# AIM OF THE TASK
The lines below starting at the line containing "Bulgaria (658, 1927)" and ending at the line containing "Spagna (543, 2008)" are to be repeated exactly, with both ends kept and nothing else added.

# RECORD EXTRACTS

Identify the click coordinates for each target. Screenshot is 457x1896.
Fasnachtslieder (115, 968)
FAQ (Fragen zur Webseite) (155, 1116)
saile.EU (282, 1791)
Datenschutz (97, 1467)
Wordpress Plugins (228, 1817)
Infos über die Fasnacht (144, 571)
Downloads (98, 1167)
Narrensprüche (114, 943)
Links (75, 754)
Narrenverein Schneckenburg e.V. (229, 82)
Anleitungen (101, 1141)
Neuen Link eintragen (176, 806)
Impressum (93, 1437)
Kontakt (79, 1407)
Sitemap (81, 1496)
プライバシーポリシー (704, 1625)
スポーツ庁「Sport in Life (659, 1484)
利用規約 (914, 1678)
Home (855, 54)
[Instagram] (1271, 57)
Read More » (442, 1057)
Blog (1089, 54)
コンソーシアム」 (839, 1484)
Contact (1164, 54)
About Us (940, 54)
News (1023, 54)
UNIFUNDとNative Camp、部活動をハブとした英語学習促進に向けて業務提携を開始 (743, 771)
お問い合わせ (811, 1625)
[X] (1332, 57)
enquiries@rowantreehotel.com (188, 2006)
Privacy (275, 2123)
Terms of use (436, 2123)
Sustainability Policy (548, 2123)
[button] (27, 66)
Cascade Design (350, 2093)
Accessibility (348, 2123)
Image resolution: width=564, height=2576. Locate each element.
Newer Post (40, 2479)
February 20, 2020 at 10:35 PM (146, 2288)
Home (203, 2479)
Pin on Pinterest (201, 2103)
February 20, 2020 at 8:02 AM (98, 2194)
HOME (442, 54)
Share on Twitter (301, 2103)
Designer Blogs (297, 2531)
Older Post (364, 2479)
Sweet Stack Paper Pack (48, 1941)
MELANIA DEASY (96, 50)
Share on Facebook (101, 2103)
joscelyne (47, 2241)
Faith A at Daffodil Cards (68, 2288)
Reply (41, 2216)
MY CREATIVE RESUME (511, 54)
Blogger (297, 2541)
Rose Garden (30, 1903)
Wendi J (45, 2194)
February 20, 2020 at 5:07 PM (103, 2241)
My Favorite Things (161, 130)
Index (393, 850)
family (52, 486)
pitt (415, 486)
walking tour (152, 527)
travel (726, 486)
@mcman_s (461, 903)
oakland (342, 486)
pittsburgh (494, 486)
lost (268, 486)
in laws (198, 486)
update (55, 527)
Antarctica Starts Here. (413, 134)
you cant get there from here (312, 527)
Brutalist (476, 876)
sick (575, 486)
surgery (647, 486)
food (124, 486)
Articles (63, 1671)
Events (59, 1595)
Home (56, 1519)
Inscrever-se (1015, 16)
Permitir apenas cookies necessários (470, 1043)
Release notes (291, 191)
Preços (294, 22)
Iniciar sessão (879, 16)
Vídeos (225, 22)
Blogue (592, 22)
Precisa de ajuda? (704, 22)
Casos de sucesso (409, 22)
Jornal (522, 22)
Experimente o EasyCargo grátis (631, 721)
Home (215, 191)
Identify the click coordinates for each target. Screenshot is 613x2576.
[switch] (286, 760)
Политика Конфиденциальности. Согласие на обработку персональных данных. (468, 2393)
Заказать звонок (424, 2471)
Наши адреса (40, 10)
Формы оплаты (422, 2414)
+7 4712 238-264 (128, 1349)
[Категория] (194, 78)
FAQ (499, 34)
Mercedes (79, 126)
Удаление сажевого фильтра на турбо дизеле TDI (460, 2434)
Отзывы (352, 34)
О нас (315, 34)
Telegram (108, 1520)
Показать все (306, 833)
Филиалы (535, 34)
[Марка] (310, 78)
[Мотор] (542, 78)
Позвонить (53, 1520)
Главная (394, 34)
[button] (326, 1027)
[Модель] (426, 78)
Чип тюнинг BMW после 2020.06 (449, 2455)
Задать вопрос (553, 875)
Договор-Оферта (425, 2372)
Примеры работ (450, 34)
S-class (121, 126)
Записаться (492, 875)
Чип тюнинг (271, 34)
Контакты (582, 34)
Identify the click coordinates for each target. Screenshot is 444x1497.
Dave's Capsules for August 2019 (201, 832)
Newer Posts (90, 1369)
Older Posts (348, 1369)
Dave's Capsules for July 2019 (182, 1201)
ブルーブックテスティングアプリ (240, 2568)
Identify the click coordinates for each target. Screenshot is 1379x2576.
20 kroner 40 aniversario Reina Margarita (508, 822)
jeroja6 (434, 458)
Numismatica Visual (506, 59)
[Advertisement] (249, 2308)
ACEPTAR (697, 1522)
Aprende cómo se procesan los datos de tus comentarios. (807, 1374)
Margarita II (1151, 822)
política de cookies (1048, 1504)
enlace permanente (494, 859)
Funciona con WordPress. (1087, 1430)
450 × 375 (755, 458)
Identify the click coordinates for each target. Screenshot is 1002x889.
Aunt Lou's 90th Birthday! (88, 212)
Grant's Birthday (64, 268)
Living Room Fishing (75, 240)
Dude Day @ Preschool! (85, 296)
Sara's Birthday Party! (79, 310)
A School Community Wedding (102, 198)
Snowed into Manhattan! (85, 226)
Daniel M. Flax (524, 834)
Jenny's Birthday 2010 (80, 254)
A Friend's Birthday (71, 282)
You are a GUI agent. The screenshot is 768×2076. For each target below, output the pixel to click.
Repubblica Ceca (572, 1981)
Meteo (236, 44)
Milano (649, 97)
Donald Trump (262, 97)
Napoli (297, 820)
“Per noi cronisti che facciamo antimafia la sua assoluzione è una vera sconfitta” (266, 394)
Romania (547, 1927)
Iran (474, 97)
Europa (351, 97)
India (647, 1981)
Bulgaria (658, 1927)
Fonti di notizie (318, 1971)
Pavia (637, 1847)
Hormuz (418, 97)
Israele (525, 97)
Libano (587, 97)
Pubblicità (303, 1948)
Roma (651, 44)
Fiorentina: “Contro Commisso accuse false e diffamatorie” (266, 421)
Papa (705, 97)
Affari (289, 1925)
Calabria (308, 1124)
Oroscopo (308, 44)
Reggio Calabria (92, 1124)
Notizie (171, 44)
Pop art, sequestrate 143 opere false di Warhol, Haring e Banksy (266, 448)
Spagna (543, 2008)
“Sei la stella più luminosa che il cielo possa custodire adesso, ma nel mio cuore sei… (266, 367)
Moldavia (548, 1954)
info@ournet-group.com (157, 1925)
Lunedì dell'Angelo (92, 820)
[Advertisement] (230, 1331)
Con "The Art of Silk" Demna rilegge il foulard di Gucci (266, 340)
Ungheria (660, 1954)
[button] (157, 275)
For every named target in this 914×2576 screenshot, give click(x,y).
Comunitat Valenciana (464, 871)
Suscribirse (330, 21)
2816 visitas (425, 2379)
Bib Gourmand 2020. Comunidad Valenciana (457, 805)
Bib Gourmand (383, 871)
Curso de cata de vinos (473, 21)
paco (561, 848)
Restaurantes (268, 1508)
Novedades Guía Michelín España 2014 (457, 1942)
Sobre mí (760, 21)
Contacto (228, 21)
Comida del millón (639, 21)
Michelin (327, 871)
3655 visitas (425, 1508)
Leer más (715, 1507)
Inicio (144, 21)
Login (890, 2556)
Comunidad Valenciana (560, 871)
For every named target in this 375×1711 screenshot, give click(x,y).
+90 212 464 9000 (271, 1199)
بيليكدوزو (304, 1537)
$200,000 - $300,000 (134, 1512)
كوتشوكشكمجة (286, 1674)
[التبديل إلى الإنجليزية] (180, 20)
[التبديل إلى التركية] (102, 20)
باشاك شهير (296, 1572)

# ANSWER TO THE PROBLEM
Bulgaria (658, 1927)
Fonti di notizie (318, 1971)
Pavia (637, 1847)
Hormuz (418, 97)
Israele (525, 97)
Libano (587, 97)
Pubblicità (303, 1948)
Roma (651, 44)
Fiorentina: “Contro Commisso accuse false e diffamatorie” (266, 421)
Papa (705, 97)
Affari (289, 1925)
Calabria (308, 1124)
Oroscopo (308, 44)
Reggio Calabria (92, 1124)
Notizie (171, 44)
Pop art, sequestrate 143 opere false di Warhol, Haring e Banksy (266, 448)
Spagna (543, 2008)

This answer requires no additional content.